*** Opening Recorded information ***

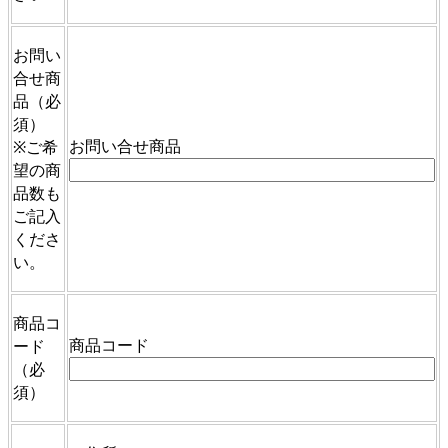
お問い
合せ商
品
（必
須）
お問い合せ商品
※ご希
望の商
品数も
ご記入
くださ
い。
商品コ
商品コード
ード
（必
須）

*** Closing Recorded information ***

● **About this exercise**: Please repeat every record exactly as it stands, leaving out any pictures.

● **Task solution**:
お問い
合せ商
品
（必
須）
お問い合せ商品
※ご希
望の商
品数も
ご記入
くださ
い。
商品コ
商品コード
ード
（必
須）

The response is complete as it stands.